Let \(Z \sim \fancyscript{M}\fancyscript{G}\fancyscript{P}\left( \phi , \fancyscript{C}_{\mathrm{M}}, \fancyscript{C}_{\mathrm{N}}\right) \), and define the matrix \({\mathbf {Z}}\in {\mathbb {R}}^{M\times N}\) with entries \(z_{m,n}= Z(m,n)\) for \({m,n}\in \mathsf {M}\times \mathsf {N}\), \({\text {vec}({\mathbf {Z}})}\) is a distributed as a multivariate Gaussian with mean \({\text {vec}({\varvec{\varPhi }})}\) and covariance matrix \({\mathbf {C}}_{\mathrm{N}}\otimes {\mathbf {C}}_{\mathrm{M}}\), i.e., \({\text {vec}({\mathbf {Z}})}\sim \fancyscript{N}\left( {\text {vec}({\varvec{\varPhi }})}, {\mathbf {C}}_{\mathrm{N}}\otimes {\mathbf {C}}_{\mathrm{M}}\right) \), where \(\phi _{m,n}= \phi (m,n)\), \({\varvec{\varPhi }}\in {\mathbb {R}}^{M\times N}\) is the mean matrix, \({\mathbf {C}}_{\mathrm{M}}\in {\mathbb {R}}^{M \times M}\) is the row covariance matrix and \({\mathbf {C}}_{\mathrm{N}}\in {\mathbb {R}}^{N \times N}\) is the column covariance matrix. This definition extends to finite subsets \(\mathsf {L}\subset {\mathbb {M}}\times {\mathbb {N}}\) that are not complete matrices. For any subset \(\mathsf {L}\), the vector \({\mathbf {z}}= \left[ z_{l_1}\,\ldots \,z_{l_{L}} \right] \) is distributed as \({\mathbf {z}}\sim \fancyscript{N}\left( {\varvec{\varPhi }}_{\mathsf {L}} , {\mathbf {C}}\right) \) where the vector \({\varvec{\varPhi }}_{\mathsf {L}} =[\phi (1) \ldots \phi (L)] \in {\mathbb {R}}^L\) are arranged from the entries of the mean matrix corresponding to the set \(l \in \mathsf {L}\), and \({\mathbf {C}}\) is the covariance matrix evaluated only on pairs \(l,l' \in \mathsf {L}\times \mathsf {L}\).

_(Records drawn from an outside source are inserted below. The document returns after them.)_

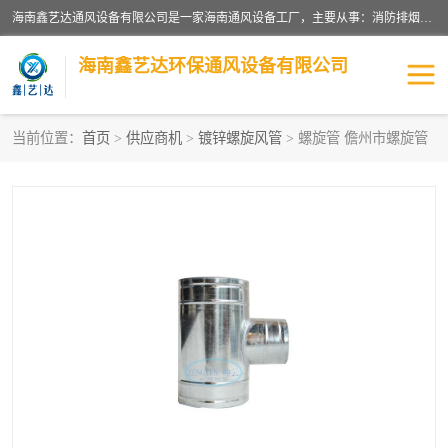
海南鑫艺达通风设备有限公司是一家海南通风设备工厂，主要从事：消防排烟工程、油烟净化工程、厨房排烟工程、酒店厨房设备、新风排风系统、镀锌铁皮管道加工、暖通工程、通风管道安装、消防火阀百叶风口等业务。公司拥有管道及配件一体化工厂生产线，良好的售后服务，良好的设计团队，良好的施工团队、良好管理人员，掌握畅通丰富的信息、市场渠道。
海南鑫艺达环保通风设备有限公司
当前位置：
首页
>
供应商机
>
镀锌螺旋风管
> 螺旋管 儋州市螺旋管
海南暖通工程
海南消防排烟工程
海南厨房排烟工程
海南酒店厨房设备
海南油烟净化工程
管道配件
风机系列
镁质防火风管
通风设备
通风管道
消防阀门
消防风机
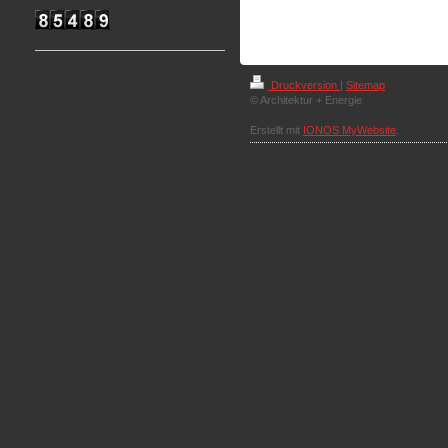
Druckversion
|
Sitemap
© Architektur + Energie
Erstellt mit
IONOS MyWebsite
.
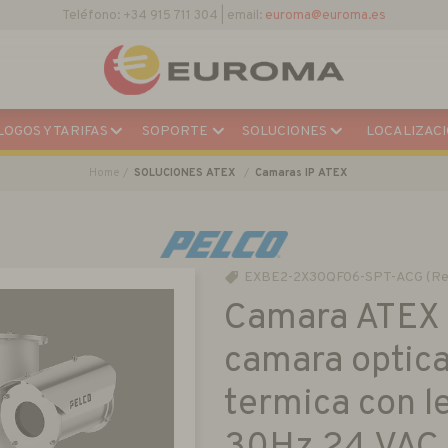
Descargar Catálogo Actual
OGOS Y TARIFAS
SOPORTE
SOLUCIONES
LOCALIZACI
Home
SOLUCIONES ATEX
Camaras IP ATEX
EXBE2-2X30QF06-SPT-ACG (Re
Camara ATEX 
camara optic
termica con 
30Hz 24 VAC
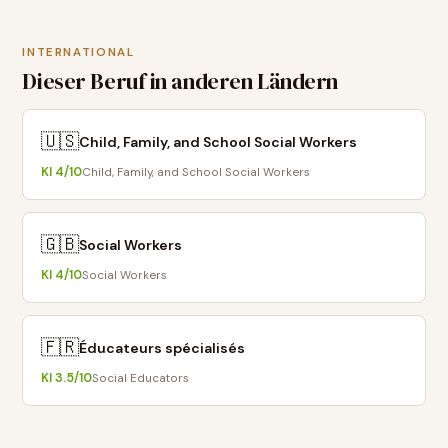
INTERNATIONAL
Dieser Beruf in anderen Ländern
🇺🇸
Child, Family, and School Social Workers
KI
4
/10
Child, Family, and School Social Workers
🇬🇧
Social Workers
KI
4
/10
Social Workers
🇫🇷
Éducateurs spécialisés
KI
3.5
/10
Social Educators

The MV-GP is a popular prior distribution for transposable matrix data. Here we combine it with a Gaussian observation noise model as follows (see Fig. 1):

  1. 1.

    Draw the function \(Z\) from a zero mean MV-GP as \(Z \sim \fancyscript{M}\fancyscript{G}\fancyscript{P}\left( {0} , \fancyscript{C}_{\mathrm{M}}, \fancyscript{C}_{\mathrm{N}}\right) \).

  2. 2.

    Draw observed response independently as \(y_{m,n}\sim \fancyscript{N}\left( z_{m,n}, \sigma ^2\right) \) given \(z_{m,n}= Z({m,n})\).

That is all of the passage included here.